_Try it_
Set down every record below exactly as it stands, minus the pictures.

_Data for this exercise_
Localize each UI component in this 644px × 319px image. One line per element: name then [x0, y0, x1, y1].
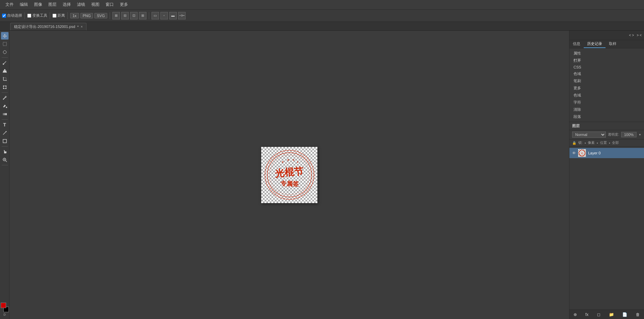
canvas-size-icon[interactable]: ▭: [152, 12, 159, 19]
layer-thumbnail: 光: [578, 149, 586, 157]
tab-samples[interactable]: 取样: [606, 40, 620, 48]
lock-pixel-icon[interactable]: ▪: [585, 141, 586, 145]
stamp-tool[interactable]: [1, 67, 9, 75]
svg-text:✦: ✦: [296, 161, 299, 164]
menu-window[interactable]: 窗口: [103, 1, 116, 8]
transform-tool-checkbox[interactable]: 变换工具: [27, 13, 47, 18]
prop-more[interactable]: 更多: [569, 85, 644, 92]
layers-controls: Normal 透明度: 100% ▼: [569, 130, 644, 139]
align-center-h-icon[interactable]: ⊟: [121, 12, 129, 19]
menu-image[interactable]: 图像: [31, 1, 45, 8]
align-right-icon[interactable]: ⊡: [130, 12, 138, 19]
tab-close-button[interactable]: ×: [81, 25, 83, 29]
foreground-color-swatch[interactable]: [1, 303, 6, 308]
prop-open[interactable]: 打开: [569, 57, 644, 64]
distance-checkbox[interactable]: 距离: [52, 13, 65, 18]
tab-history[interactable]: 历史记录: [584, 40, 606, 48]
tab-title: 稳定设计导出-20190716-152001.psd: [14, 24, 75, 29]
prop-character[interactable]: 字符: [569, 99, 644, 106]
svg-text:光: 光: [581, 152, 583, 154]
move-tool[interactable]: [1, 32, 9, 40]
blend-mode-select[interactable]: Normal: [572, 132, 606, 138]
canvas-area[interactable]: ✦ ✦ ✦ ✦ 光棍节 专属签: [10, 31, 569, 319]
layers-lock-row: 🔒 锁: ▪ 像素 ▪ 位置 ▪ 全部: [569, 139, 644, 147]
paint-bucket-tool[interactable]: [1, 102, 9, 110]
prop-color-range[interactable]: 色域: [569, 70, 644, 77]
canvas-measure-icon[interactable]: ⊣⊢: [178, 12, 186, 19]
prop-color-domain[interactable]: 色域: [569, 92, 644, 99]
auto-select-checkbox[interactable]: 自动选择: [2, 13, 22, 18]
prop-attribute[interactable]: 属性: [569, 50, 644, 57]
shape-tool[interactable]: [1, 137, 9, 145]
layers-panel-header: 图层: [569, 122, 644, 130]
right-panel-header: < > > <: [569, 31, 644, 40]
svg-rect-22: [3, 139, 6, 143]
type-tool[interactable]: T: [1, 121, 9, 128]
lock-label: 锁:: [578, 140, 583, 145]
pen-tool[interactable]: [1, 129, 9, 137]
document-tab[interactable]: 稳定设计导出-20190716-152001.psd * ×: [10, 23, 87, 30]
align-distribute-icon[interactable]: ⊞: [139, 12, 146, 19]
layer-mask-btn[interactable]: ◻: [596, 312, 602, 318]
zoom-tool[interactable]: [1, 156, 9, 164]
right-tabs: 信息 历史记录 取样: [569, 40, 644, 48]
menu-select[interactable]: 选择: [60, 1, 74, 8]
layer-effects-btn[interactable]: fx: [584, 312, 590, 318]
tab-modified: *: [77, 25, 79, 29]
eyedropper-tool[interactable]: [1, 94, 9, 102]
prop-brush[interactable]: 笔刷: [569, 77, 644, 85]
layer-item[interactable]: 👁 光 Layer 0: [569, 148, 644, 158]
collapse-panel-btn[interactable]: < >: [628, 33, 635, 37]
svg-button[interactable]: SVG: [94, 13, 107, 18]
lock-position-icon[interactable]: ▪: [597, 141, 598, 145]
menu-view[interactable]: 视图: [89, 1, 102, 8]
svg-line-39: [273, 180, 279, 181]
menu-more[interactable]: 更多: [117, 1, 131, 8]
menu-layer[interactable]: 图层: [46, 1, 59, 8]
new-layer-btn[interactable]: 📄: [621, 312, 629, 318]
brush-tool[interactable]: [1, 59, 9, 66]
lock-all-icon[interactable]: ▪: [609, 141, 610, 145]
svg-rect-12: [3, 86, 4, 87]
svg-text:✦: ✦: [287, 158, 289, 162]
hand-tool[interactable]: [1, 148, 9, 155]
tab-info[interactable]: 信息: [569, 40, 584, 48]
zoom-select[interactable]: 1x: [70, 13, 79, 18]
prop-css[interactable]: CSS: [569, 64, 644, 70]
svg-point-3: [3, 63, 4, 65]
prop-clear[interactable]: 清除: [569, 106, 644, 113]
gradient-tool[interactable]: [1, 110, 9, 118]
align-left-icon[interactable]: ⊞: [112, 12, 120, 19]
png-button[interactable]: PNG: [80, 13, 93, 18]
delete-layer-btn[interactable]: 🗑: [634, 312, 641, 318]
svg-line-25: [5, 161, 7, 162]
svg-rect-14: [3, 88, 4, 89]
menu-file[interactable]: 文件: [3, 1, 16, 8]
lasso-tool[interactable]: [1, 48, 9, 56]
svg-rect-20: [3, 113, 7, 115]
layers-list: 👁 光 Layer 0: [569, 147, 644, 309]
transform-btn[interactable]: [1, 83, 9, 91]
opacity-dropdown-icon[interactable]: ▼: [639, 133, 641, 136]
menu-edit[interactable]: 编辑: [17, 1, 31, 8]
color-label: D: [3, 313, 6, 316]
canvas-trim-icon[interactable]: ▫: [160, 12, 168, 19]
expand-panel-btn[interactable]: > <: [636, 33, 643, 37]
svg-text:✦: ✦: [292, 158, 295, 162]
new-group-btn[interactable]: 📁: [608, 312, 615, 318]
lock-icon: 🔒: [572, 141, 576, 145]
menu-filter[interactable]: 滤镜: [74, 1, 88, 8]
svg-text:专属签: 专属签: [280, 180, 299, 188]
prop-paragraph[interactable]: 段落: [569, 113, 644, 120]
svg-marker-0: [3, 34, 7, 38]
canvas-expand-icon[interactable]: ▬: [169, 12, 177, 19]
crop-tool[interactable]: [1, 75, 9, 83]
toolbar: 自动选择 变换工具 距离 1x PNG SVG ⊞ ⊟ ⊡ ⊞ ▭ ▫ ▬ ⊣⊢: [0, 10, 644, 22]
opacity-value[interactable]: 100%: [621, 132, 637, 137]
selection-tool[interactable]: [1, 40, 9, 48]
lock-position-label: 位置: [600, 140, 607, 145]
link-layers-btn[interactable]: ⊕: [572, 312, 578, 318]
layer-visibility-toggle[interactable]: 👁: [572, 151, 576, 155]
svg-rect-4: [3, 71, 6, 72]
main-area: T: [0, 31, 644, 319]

_The answer_
Localize each UI component in this 644px × 319px image. One line per element: name then [x0, y0, x1, y1].
canvas-size-icon[interactable]: ▭: [152, 12, 159, 19]
layer-thumbnail: 光: [578, 149, 586, 157]
tab-samples[interactable]: 取样: [606, 40, 620, 48]
lock-pixel-icon[interactable]: ▪: [585, 141, 586, 145]
stamp-tool[interactable]: [1, 67, 9, 75]
svg-text:✦: ✦: [296, 161, 299, 164]
menu-window[interactable]: 窗口: [103, 1, 116, 8]
transform-tool-checkbox[interactable]: 变换工具: [27, 13, 47, 18]
prop-more[interactable]: 更多: [569, 85, 644, 92]
layers-controls: Normal 透明度: 100% ▼: [569, 130, 644, 139]
align-center-h-icon[interactable]: ⊟: [121, 12, 129, 19]
menu-image[interactable]: 图像: [31, 1, 45, 8]
align-right-icon[interactable]: ⊡: [130, 12, 138, 19]
tab-close-button[interactable]: ×: [81, 25, 83, 29]
foreground-color-swatch[interactable]: [1, 303, 6, 308]
prop-open[interactable]: 打开: [569, 57, 644, 64]
distance-checkbox[interactable]: 距离: [52, 13, 65, 18]
tab-history[interactable]: 历史记录: [584, 40, 606, 48]
tab-title: 稳定设计导出-20190716-152001.psd: [14, 24, 75, 29]
prop-character[interactable]: 字符: [569, 99, 644, 106]
svg-text:光: 光: [581, 152, 583, 154]
move-tool[interactable]: [1, 32, 9, 40]
blend-mode-select[interactable]: Normal: [572, 132, 606, 138]
canvas-area[interactable]: ✦ ✦ ✦ ✦ 光棍节 专属签: [10, 31, 569, 319]
layers-lock-row: 🔒 锁: ▪ 像素 ▪ 位置 ▪ 全部: [569, 139, 644, 147]
paint-bucket-tool[interactable]: [1, 102, 9, 110]
prop-color-range[interactable]: 色域: [569, 70, 644, 77]
canvas-measure-icon[interactable]: ⊣⊢: [178, 12, 186, 19]
prop-color-domain[interactable]: 色域: [569, 92, 644, 99]
auto-select-checkbox[interactable]: 自动选择: [2, 13, 22, 18]
prop-attribute[interactable]: 属性: [569, 50, 644, 57]
shape-tool[interactable]: [1, 137, 9, 145]
layers-panel-header: 图层: [569, 122, 644, 130]
right-panel-header: < > > <: [569, 31, 644, 40]
svg-rect-22: [3, 139, 6, 143]
type-tool[interactable]: T: [1, 121, 9, 128]
lock-label: 锁:: [578, 140, 583, 145]
pen-tool[interactable]: [1, 129, 9, 137]
document-tab[interactable]: 稳定设计导出-20190716-152001.psd * ×: [10, 23, 87, 30]
align-distribute-icon[interactable]: ⊞: [139, 12, 146, 19]
layer-mask-btn[interactable]: ◻: [596, 312, 602, 318]
zoom-tool[interactable]: [1, 156, 9, 164]
right-tabs: 信息 历史记录 取样: [569, 40, 644, 48]
menu-select[interactable]: 选择: [60, 1, 74, 8]
layer-effects-btn[interactable]: fx: [584, 312, 590, 318]
tab-modified: *: [77, 25, 79, 29]
eyedropper-tool[interactable]: [1, 94, 9, 102]
prop-brush[interactable]: 笔刷: [569, 77, 644, 85]
layer-item[interactable]: 👁 光 Layer 0: [569, 148, 644, 158]
collapse-panel-btn[interactable]: < >: [628, 33, 635, 37]
svg-button[interactable]: SVG: [94, 13, 107, 18]
lock-position-icon[interactable]: ▪: [597, 141, 598, 145]
menu-view[interactable]: 视图: [89, 1, 102, 8]
svg-line-39: [273, 180, 279, 181]
menu-more[interactable]: 更多: [117, 1, 131, 8]
menu-layer[interactable]: 图层: [46, 1, 59, 8]
new-layer-btn[interactable]: 📄: [621, 312, 629, 318]
brush-tool[interactable]: [1, 59, 9, 66]
lock-all-icon[interactable]: ▪: [609, 141, 610, 145]
svg-rect-12: [3, 86, 4, 87]
svg-text:✦: ✦: [287, 158, 289, 162]
hand-tool[interactable]: [1, 148, 9, 155]
tab-info[interactable]: 信息: [569, 40, 584, 48]
zoom-select[interactable]: 1x: [70, 13, 79, 18]
prop-css[interactable]: CSS: [569, 64, 644, 70]
svg-point-3: [3, 63, 4, 65]
prop-clear[interactable]: 清除: [569, 106, 644, 113]
gradient-tool[interactable]: [1, 110, 9, 118]
align-left-icon[interactable]: ⊞: [112, 12, 120, 19]
png-button[interactable]: PNG: [80, 13, 93, 18]
delete-layer-btn[interactable]: 🗑: [634, 312, 641, 318]
svg-line-25: [5, 161, 7, 162]
svg-rect-14: [3, 88, 4, 89]
menu-file[interactable]: 文件: [3, 1, 16, 8]
lasso-tool[interactable]: [1, 48, 9, 56]
svg-rect-20: [3, 113, 7, 115]
layers-list: 👁 光 Layer 0: [569, 147, 644, 309]
transform-btn[interactable]: [1, 83, 9, 91]
opacity-dropdown-icon[interactable]: ▼: [639, 133, 641, 136]
menu-edit[interactable]: 编辑: [17, 1, 31, 8]
color-label: D: [3, 313, 6, 316]
canvas-trim-icon[interactable]: ▫: [160, 12, 168, 19]
expand-panel-btn[interactable]: > <: [636, 33, 643, 37]
svg-text:✦: ✦: [292, 158, 295, 162]
new-group-btn[interactable]: 📁: [608, 312, 615, 318]
lock-icon: 🔒: [572, 141, 576, 145]
menu-filter[interactable]: 滤镜: [74, 1, 88, 8]
svg-text:专属签: 专属签: [280, 180, 299, 188]
prop-paragraph[interactable]: 段落: [569, 113, 644, 120]
svg-marker-0: [3, 34, 7, 38]
canvas-expand-icon[interactable]: ▬: [169, 12, 177, 19]
crop-tool[interactable]: [1, 75, 9, 83]
toolbar: 自动选择 变换工具 距离 1x PNG SVG ⊞ ⊟ ⊡ ⊞ ▭ ▫ ▬ ⊣⊢: [0, 10, 644, 22]
opacity-value[interactable]: 100%: [621, 132, 637, 137]
selection-tool[interactable]: [1, 40, 9, 48]
lock-position-label: 位置: [600, 140, 607, 145]
link-layers-btn[interactable]: ⊕: [572, 312, 578, 318]
layer-visibility-toggle[interactable]: 👁: [572, 151, 576, 155]
svg-rect-4: [3, 71, 6, 72]
main-area: T: [0, 31, 644, 319]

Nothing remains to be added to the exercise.